##### INPUT FOR THIS TASK #####
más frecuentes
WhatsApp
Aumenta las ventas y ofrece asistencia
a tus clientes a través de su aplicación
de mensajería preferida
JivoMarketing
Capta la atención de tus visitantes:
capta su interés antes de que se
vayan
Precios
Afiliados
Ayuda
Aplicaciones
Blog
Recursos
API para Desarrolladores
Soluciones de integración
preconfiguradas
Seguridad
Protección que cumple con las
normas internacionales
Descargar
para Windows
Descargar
#####
##### INPUT FOR THIS TASK #####
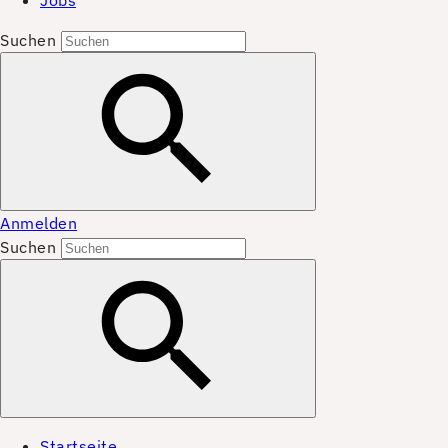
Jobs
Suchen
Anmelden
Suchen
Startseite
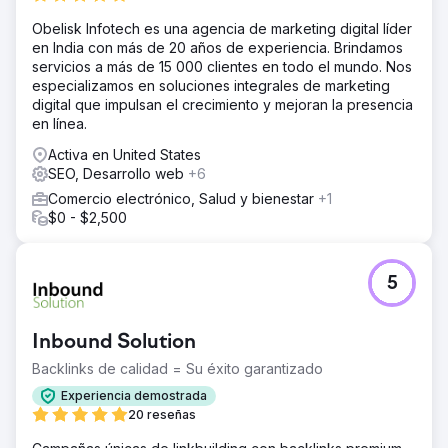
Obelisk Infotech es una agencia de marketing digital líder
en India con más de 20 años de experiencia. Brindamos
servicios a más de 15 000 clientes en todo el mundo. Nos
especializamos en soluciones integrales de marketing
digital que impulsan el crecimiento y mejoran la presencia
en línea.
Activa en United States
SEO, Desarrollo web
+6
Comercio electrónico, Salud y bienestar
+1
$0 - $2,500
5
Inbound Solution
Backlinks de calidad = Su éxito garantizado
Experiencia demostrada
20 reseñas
#####
##### INPUT FOR THIS TASK #####
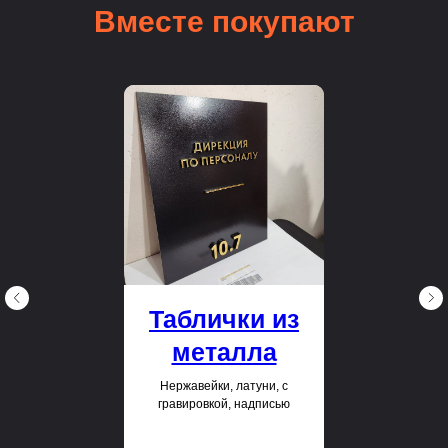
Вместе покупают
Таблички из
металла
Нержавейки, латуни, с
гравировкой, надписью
#####
● **EXERCISE DESCRIPTION**: Go through the records and count every line with the word "digital"; the answer is the number alone.

● **ANSWER BELOW**: 2